** Opening Exercise data block **

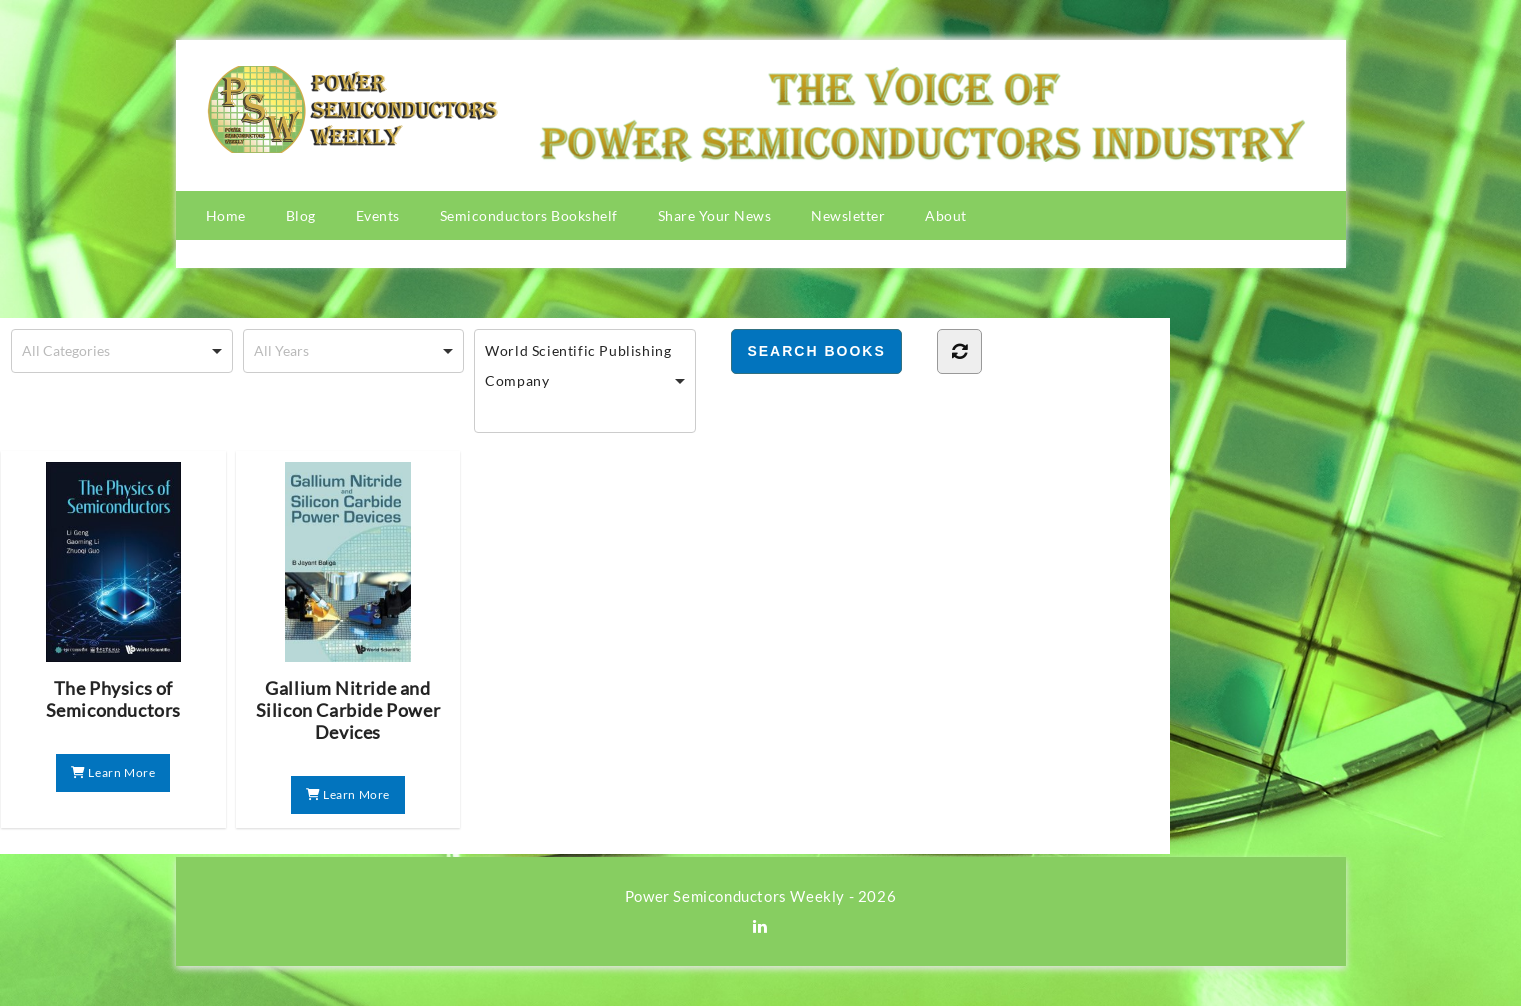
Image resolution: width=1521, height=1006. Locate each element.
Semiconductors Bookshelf (529, 215)
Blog (301, 215)
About (946, 215)
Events (378, 215)
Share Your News (715, 215)
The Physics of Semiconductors (113, 591)
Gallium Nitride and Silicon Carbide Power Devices (348, 602)
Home (226, 215)
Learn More (113, 772)
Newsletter (848, 215)
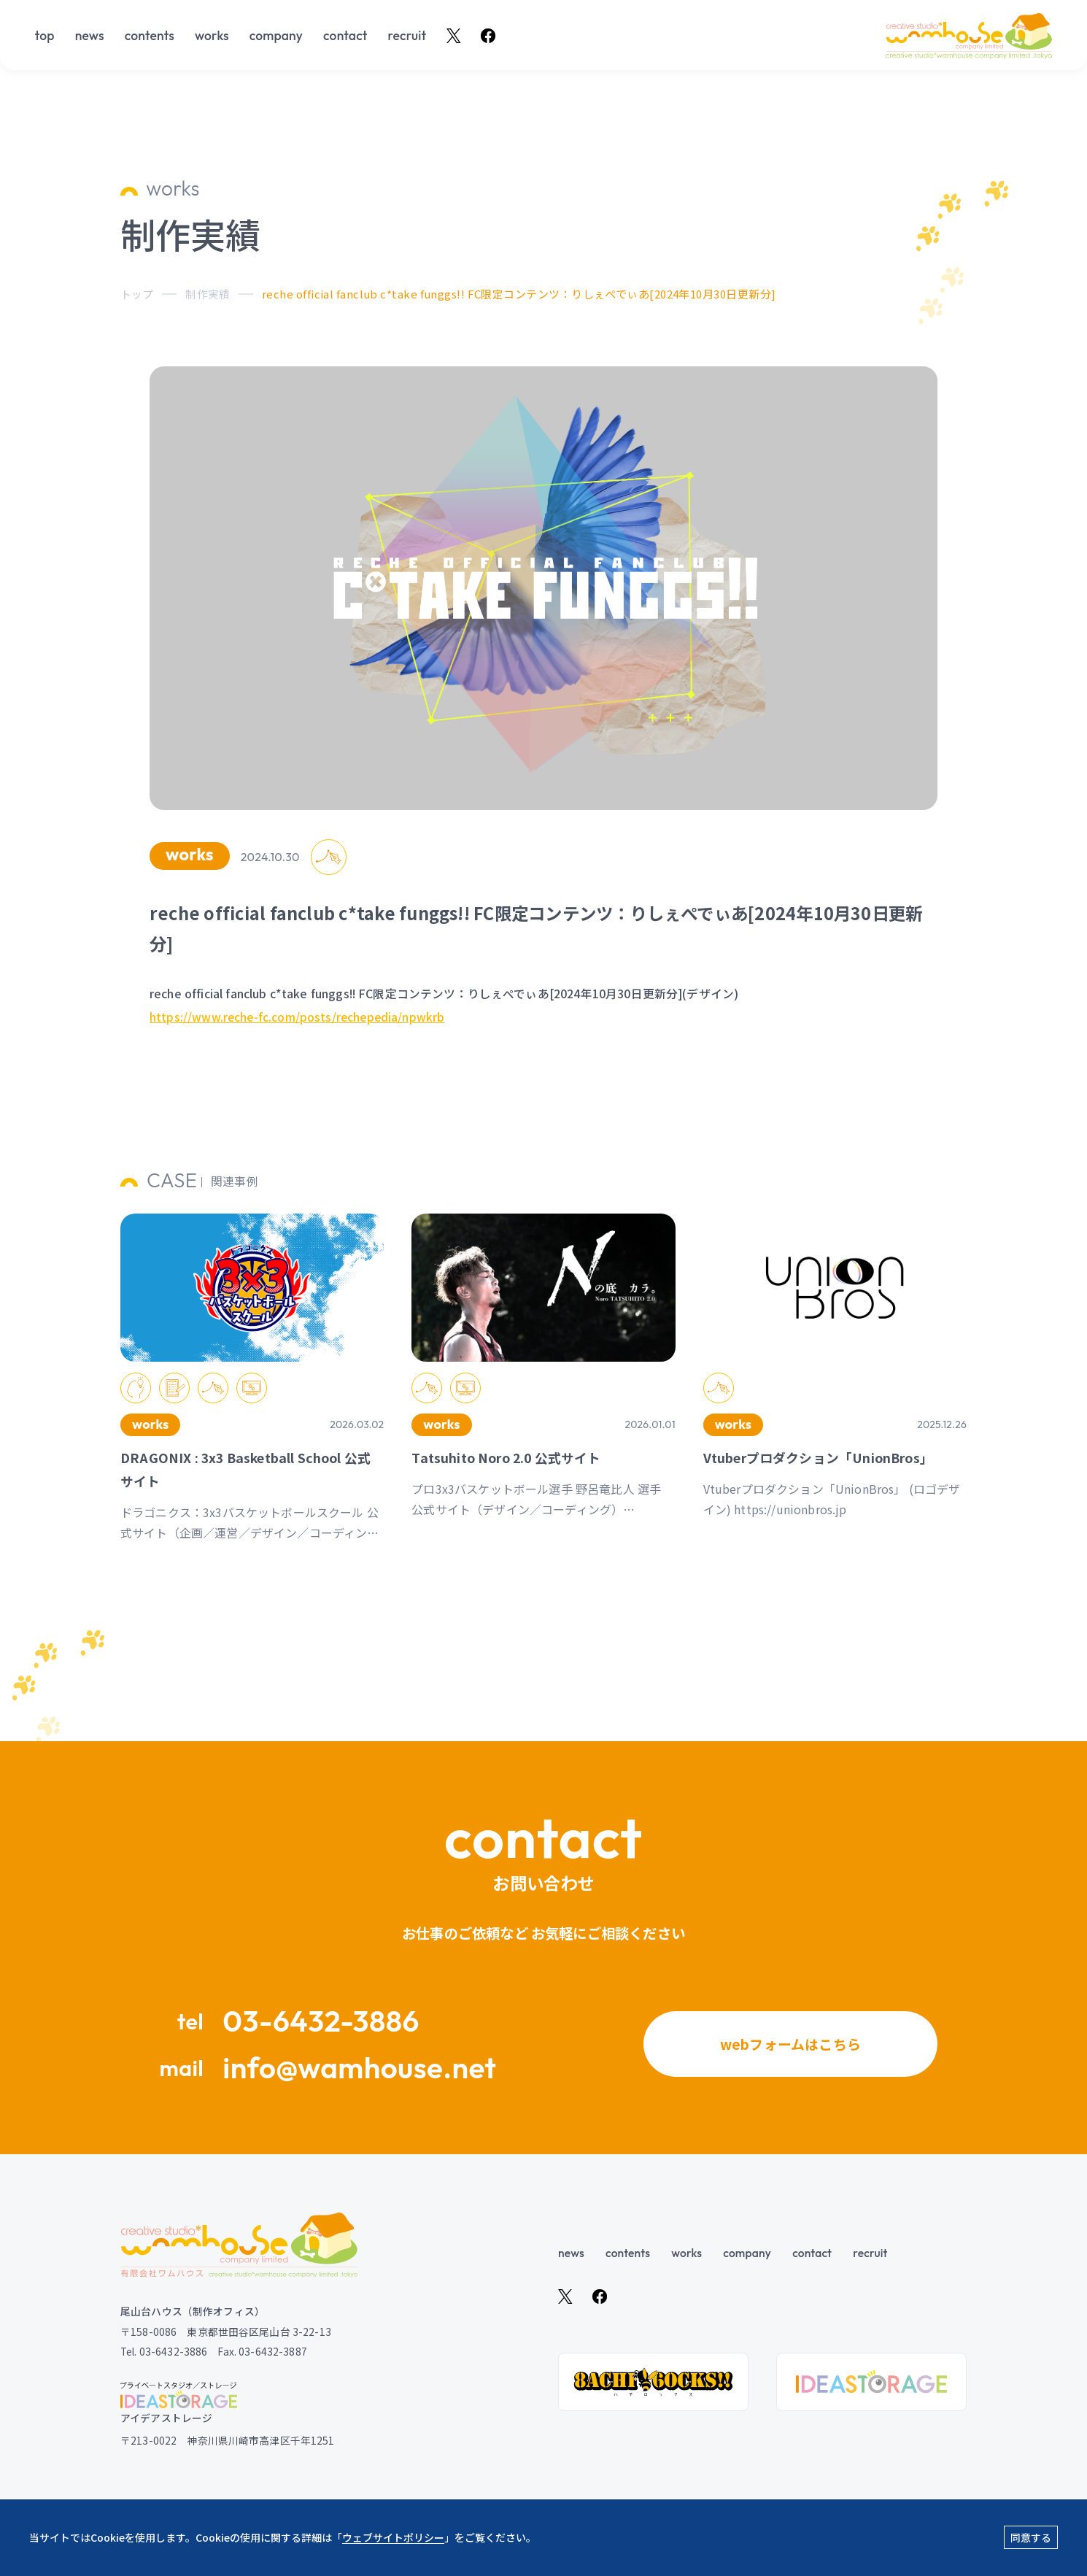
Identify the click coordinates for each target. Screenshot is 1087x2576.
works (212, 36)
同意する (1030, 2537)
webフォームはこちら (790, 2051)
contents (149, 36)
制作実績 (207, 293)
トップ (136, 293)
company (276, 36)
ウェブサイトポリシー (393, 2537)
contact (345, 36)
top (45, 36)
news (89, 36)
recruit (407, 36)
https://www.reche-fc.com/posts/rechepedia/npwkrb (299, 1073)
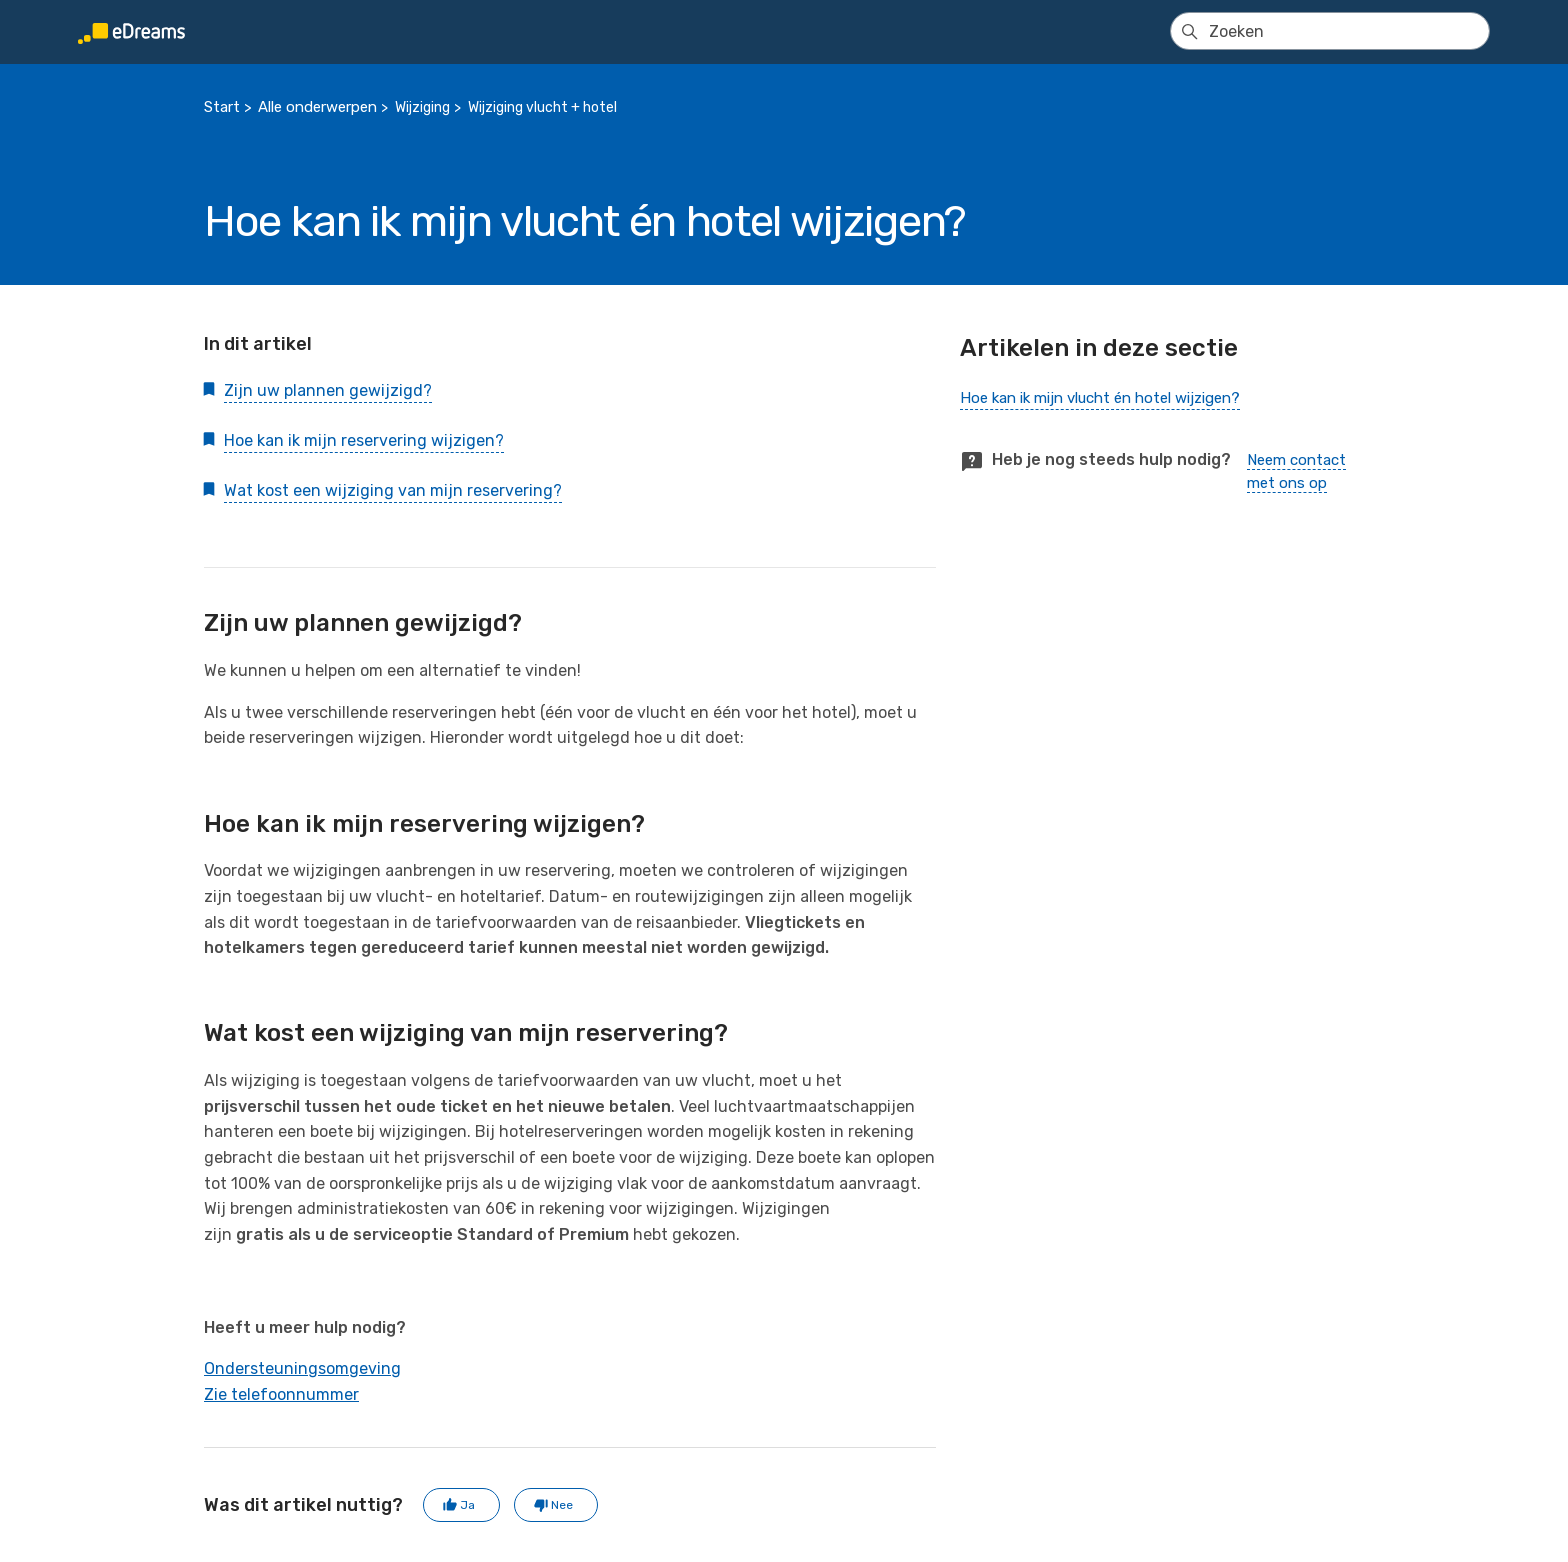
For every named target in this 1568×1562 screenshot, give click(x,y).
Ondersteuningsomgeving (302, 1368)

** Closing Exercise data block **

- What you should do -
Wherever the word "target" appears in the records above, copy that line.

- Written response -
Identify the click coordinates for each target. Screenshot is 1087x2576.
For every named target in this 1568×1562 screenshot, give click(x,y).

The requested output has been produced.